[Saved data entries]
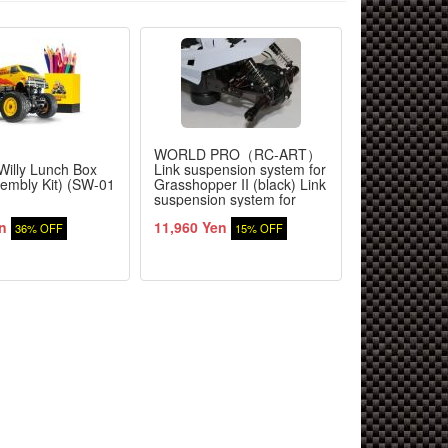
WORLD PRO（RC-ART）
YOKOMO
Willy Lunch Box
Link suspension system for
Super Dogfi
sembly Kit) (SW-01
Grasshopper II (black) Link
Reproductio
suspension system for
Grasshopper II (black)
n
11,960 Yen
62,370 Yen
36% OFF
15% OFF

## What the task requires
Go through the lines above and write each one out verbatim, skipping the pictures.

## Answer below
WORLD PRO（RC-ART）
YOKOMO
Willy Lunch Box
Link suspension system for
Super Dogfi
sembly Kit) (SW-01
Grasshopper II (black) Link
Reproductio
suspension system for
Grasshopper II (black)
n
11,960 Yen
62,370 Yen
36% OFF
15% OFF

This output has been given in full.